--- Activity ---
Could you reproduce the lines below from the one with "Fedora Packages maintained" through the one with "Software Collections (237, 484)"? Keep both ends and add nothing.

[Data provided]

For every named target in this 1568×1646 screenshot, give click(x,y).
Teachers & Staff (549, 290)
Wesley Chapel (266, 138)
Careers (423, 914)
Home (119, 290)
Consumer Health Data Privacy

[/Data provided]
[Data provided]

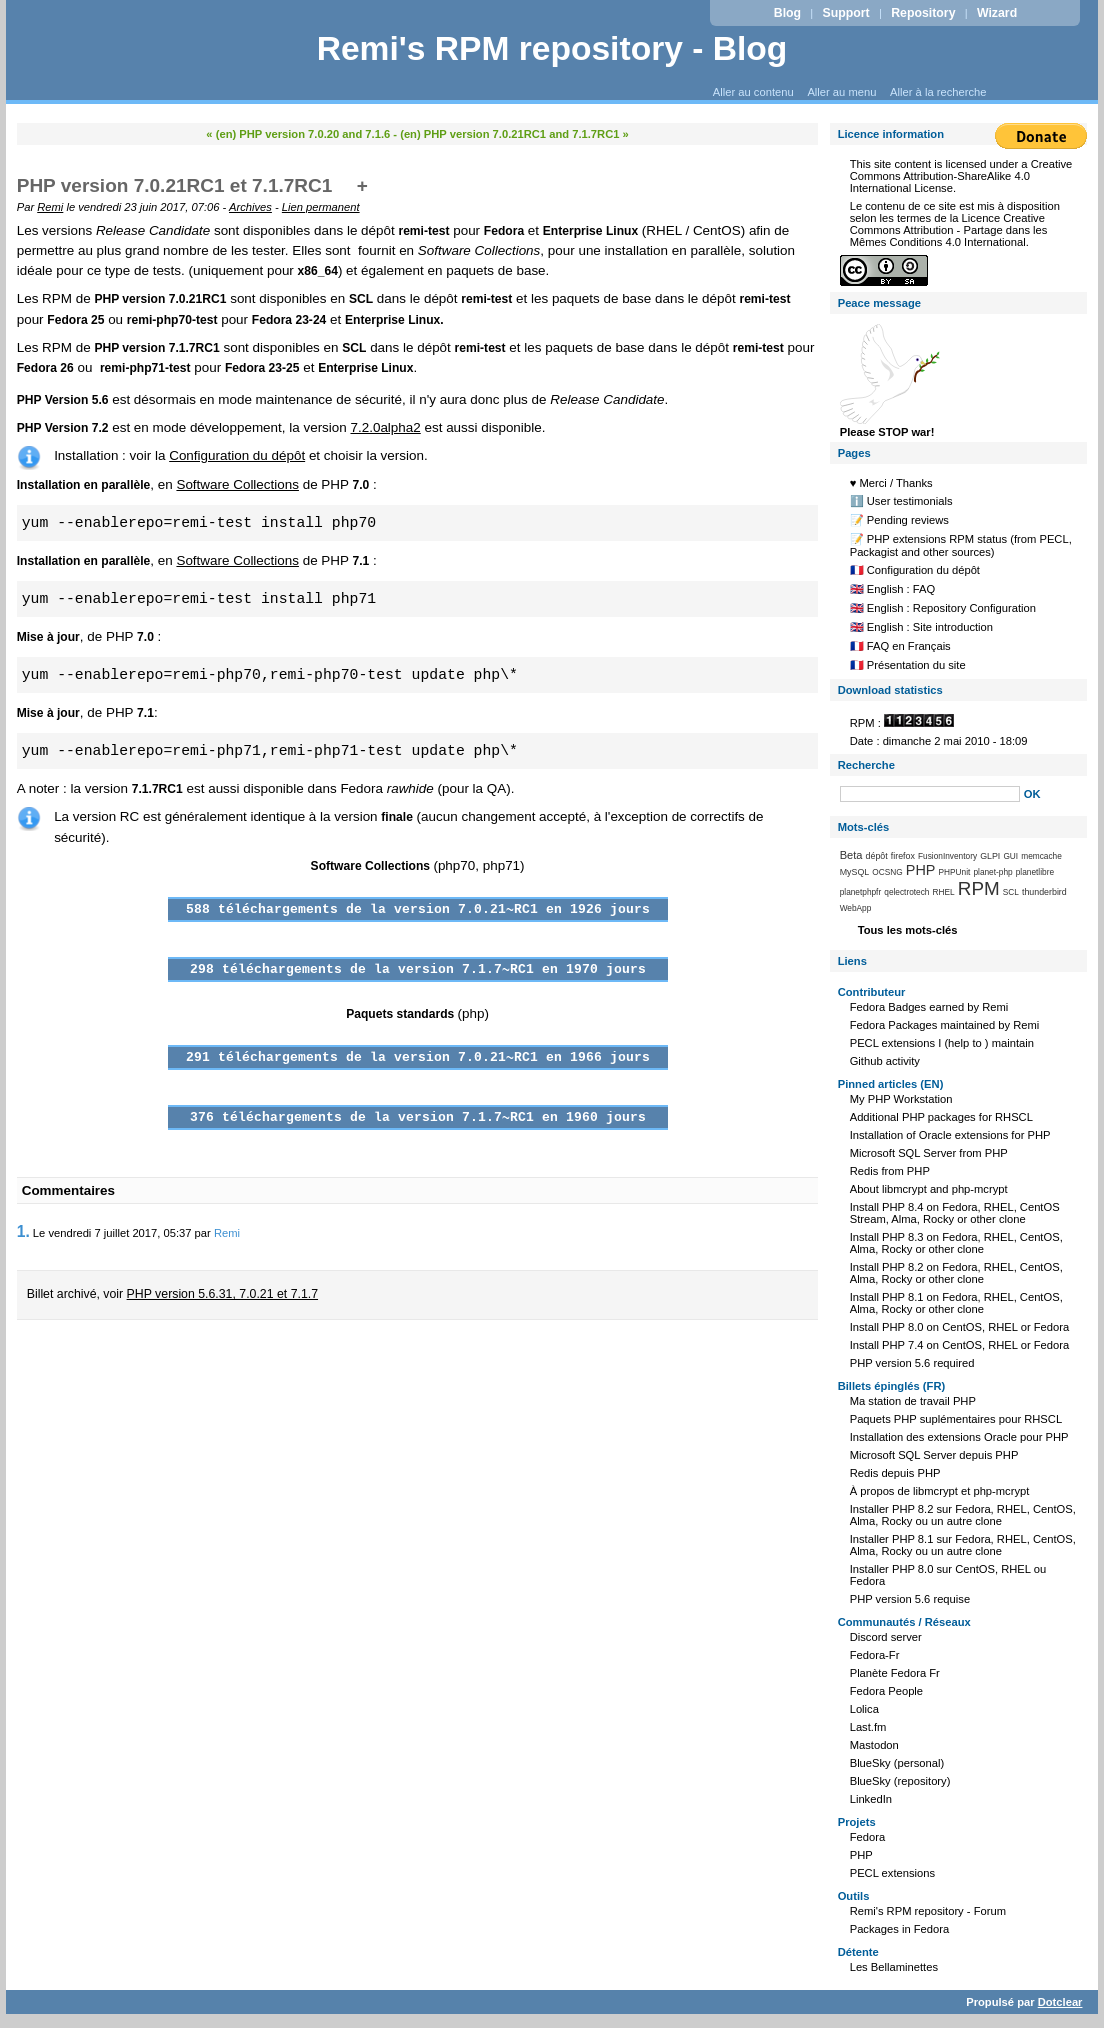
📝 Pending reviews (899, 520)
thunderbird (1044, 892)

[/Data provided]
[Data provided]

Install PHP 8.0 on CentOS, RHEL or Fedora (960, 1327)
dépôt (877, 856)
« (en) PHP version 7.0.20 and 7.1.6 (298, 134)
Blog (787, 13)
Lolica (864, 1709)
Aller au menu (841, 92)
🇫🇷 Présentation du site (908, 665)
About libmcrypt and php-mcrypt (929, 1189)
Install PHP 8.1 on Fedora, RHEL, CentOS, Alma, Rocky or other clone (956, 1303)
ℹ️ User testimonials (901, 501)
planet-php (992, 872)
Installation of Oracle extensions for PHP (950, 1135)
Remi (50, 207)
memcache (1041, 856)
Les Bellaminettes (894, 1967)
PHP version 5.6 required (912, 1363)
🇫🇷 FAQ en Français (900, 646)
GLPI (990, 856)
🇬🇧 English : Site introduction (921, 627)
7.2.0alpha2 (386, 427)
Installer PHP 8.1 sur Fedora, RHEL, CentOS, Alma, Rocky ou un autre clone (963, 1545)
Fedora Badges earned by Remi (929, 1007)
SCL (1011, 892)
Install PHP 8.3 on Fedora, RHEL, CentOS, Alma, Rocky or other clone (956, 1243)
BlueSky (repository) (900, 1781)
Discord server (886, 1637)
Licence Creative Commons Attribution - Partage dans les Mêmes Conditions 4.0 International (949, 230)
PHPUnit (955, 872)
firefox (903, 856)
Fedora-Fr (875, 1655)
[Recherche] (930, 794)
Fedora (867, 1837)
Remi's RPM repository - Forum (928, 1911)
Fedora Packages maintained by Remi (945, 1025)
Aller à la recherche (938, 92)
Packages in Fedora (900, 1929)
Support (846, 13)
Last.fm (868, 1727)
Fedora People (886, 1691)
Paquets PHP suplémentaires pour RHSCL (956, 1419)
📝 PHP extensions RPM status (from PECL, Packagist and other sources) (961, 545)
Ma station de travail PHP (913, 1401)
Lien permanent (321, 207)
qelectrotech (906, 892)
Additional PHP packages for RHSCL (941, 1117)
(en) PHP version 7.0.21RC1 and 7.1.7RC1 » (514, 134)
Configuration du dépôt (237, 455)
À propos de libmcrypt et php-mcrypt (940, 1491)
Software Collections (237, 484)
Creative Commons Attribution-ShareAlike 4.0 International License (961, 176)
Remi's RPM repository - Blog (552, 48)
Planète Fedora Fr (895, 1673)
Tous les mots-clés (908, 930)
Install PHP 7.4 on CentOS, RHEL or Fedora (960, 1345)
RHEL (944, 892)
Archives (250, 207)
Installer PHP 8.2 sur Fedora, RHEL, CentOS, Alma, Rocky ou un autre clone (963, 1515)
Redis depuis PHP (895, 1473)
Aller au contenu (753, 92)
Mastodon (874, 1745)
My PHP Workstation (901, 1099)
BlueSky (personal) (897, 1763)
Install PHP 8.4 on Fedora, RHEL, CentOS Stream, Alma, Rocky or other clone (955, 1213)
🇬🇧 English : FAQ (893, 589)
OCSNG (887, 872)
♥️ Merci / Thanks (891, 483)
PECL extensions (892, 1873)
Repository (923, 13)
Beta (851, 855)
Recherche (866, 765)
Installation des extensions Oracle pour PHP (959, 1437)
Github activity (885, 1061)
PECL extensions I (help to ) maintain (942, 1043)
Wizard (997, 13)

[/Data provided]

--- Answer to the exercise ---
Fedora Packages maintained by Remi (945, 1025)
Aller à la recherche (938, 92)
Packages in Fedora (900, 1929)
Support (846, 13)
Last.fm (868, 1727)
Fedora People (886, 1691)
Paquets PHP suplémentaires pour RHSCL (956, 1419)
📝 PHP extensions RPM status (from PECL, Packagist and other sources) (961, 545)
Ma station de travail PHP (913, 1401)
Lien permanent (321, 207)
qelectrotech (906, 892)
Additional PHP packages for RHSCL (941, 1117)
(en) PHP version 7.0.21RC1 and 7.1.7RC1 » (514, 134)
Configuration du dépôt (237, 455)
À propos de libmcrypt et php-mcrypt (940, 1491)
Software Collections (237, 484)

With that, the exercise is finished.